Yield Treasury, yang bergerak terbalik terhadap harga, menurun ke tingkat terendah dalam lebih dari lima minggu pada hari Jumat. Sementara itu, saham-saham AS tetap di bawah rekor tertinggi mereka, dan Indeks Volatilitas CBOE, yang dalam bahasa sehari-harinya dikenal sebagai “indeks ketakutan” tetap relatif tenan dimana diyakini sebagai pertanda bahwa investor mempertahankan pandangan optimis mereka terhadap perekonomian.

VIX VIX, ditutup -2,05 persen di 11,45 pada hari Jumat. Indeks, yang menggunakan opsi saham untuk menghitung ekspektasi volatilitas selama 30 hari, pecah di bawah 10 awal bulan ini, level terendah sejak sebelum krisis keuangan.

Sejak volatilitas biasanya melompat ketika saham jatuh, VIX membaca dengan rendah yang dipandang sebagai pertanda investor tidak terlalu khawatir. Treasurys, sementara itu, dipandang sebagai tempat berlindung, sering menarik pembeli, dan mengendalikan yield, ketika ketakutan terus meningkat.

Jadi apa yang bertanggung jawab untuk dikotomi ini?
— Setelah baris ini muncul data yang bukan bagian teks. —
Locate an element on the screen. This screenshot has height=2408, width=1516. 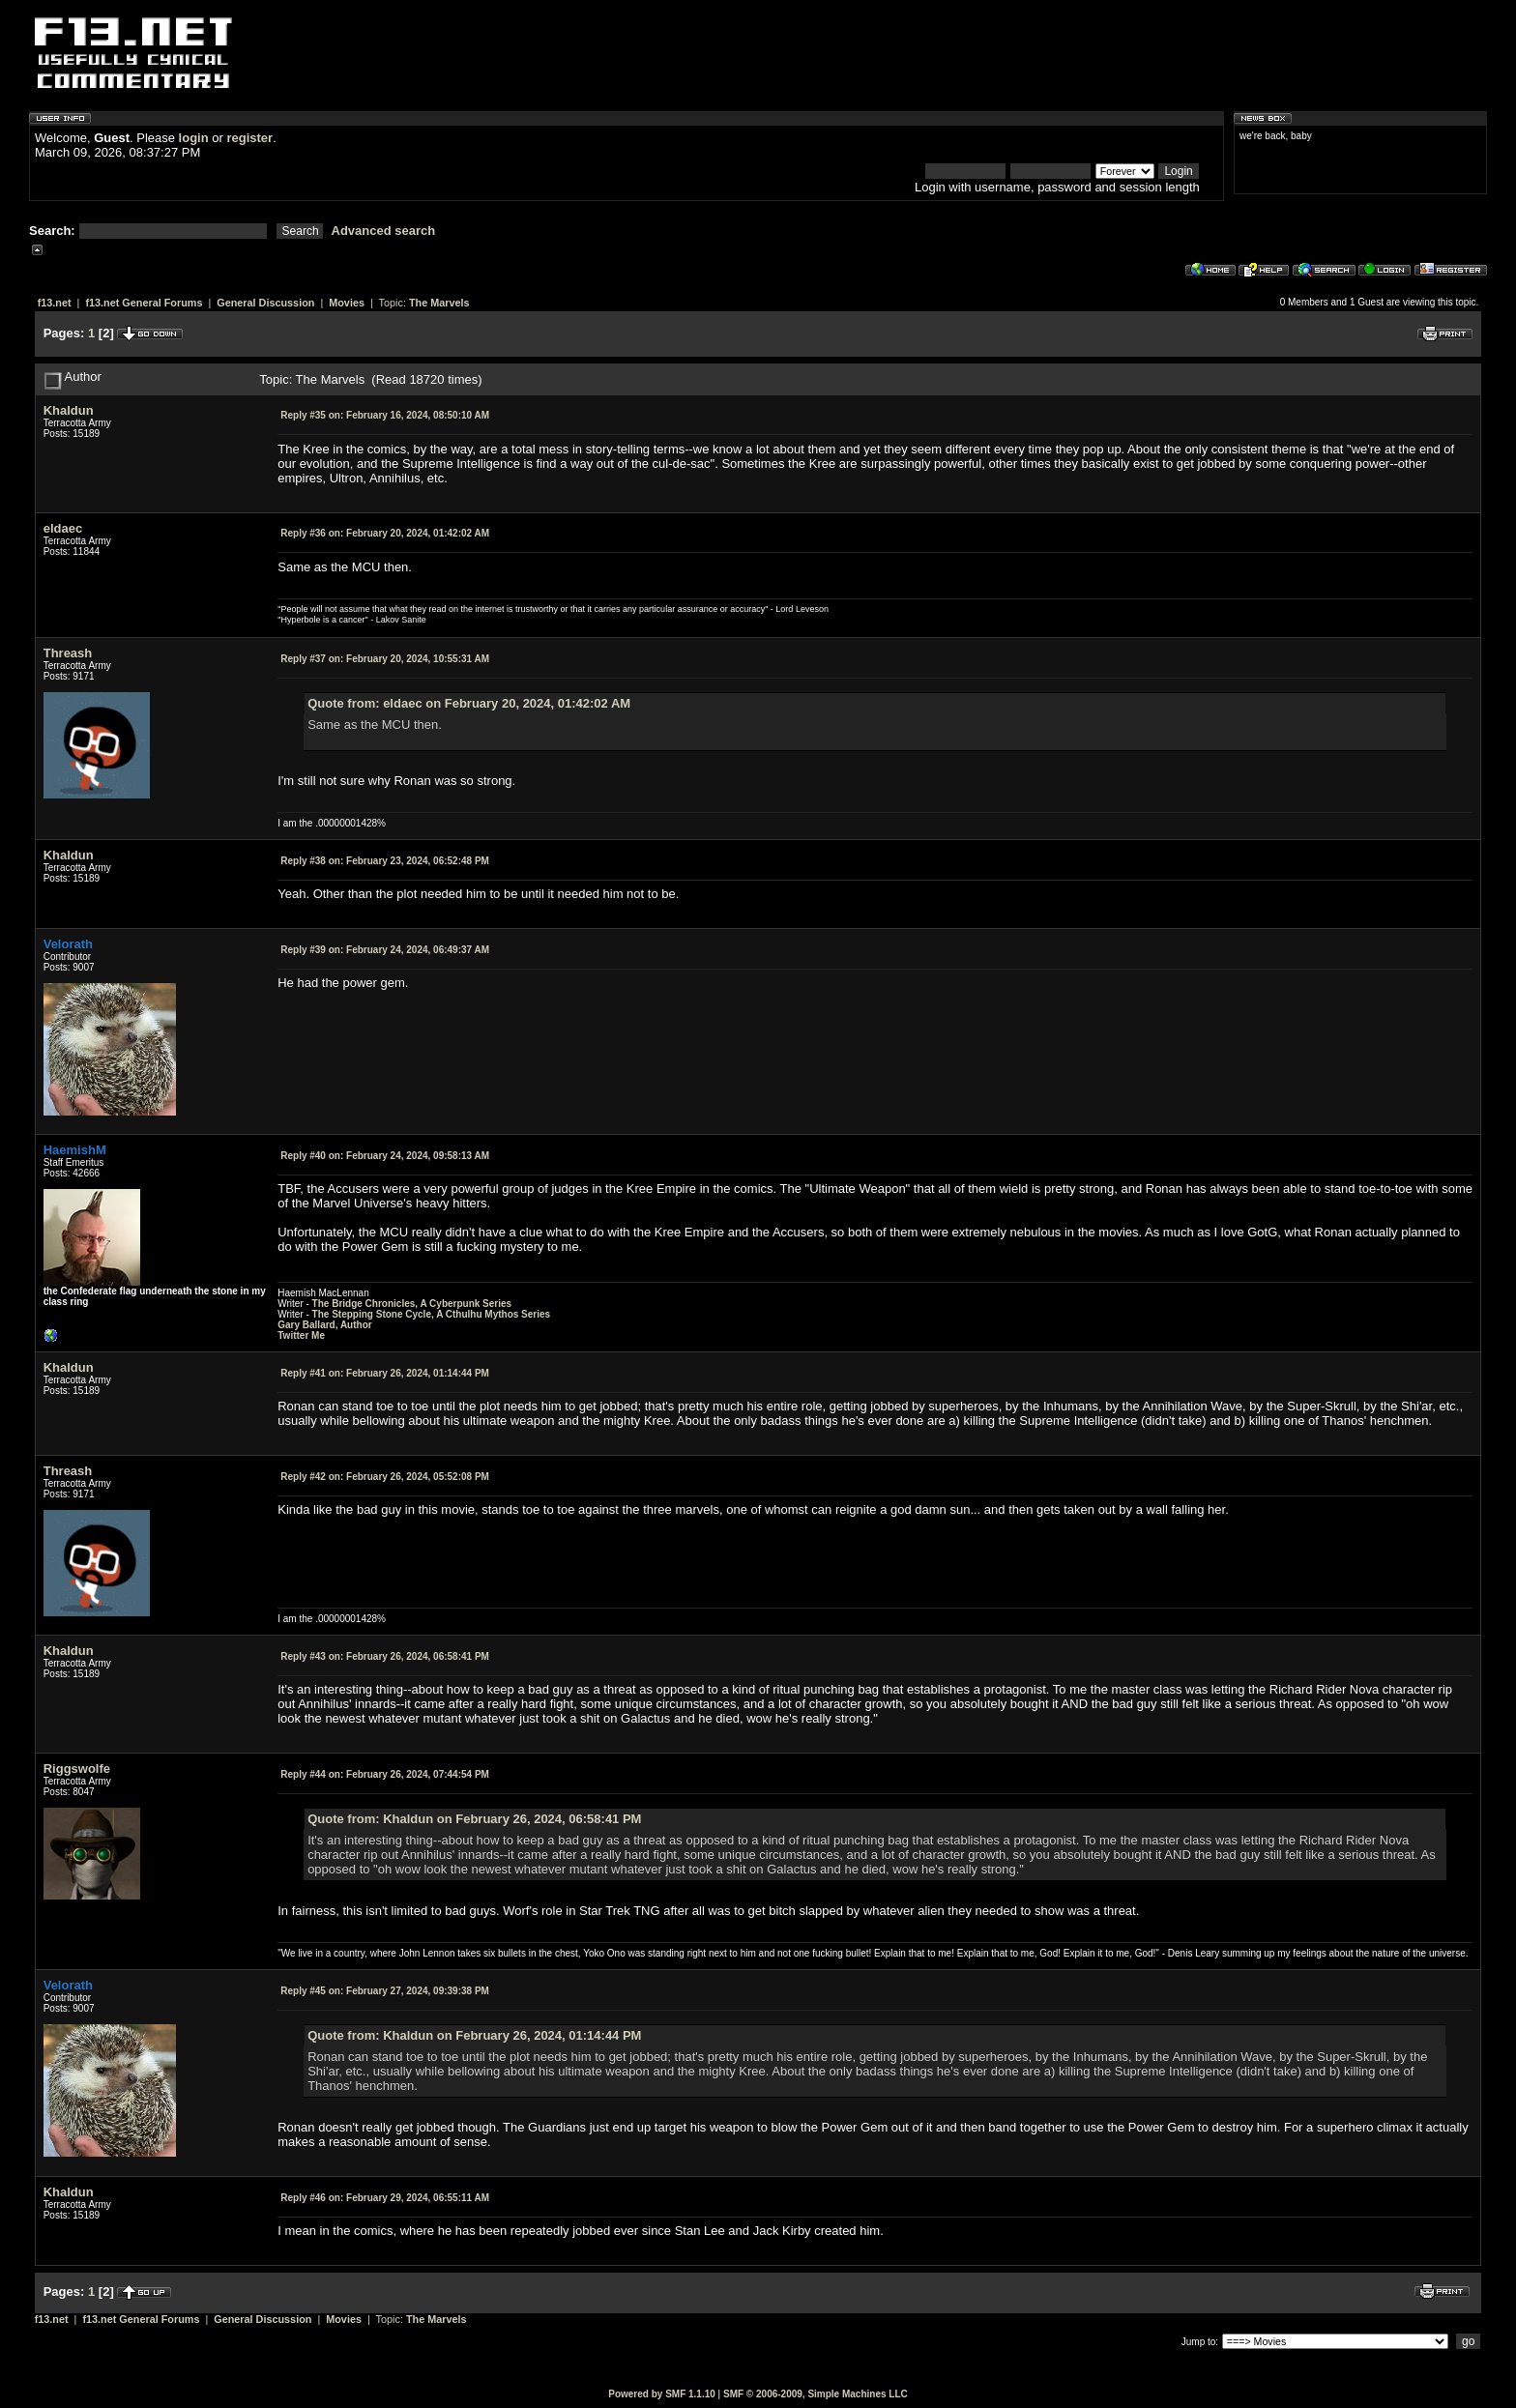
The Stepping Stone Cycle, A Cthulhu Mythos Series is located at coordinates (431, 1314).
Jack Ablin, kepala investasi di BMO Private Bank, mengatakan kemungkinan karena investor asing membeli obligasi Treasury yang tengah dinilai relatif murah.

“Dugaan saya adalah bahwa itu adalah modal asing yang mencari paparan dolar,” kata Ablin.

Memang, $ 28.5 miliar telah mengalir ke dana-baik obligasi AS reksa dana dan diperdagangkan di bursa dana-bulan Februari, laju tercepat arus masuk sejak Oktober 2012, menurut data dari TrimTabs, sebuah perusahaan riset investasi.

Yield obligasi 10-tahun Treasury TMUBMUSD10Y, -2,54 persen anjlok 7,1 basis poin menjadi 2,317 persen pada hari Jumat. Sementara itu, S & P 500 SPX, + 0,15% naik 3,5 poin ke 2.367. Indeks Dow Jones Industrial Average DJIA, + 0,05% naik 11,4 poin ke 20.821.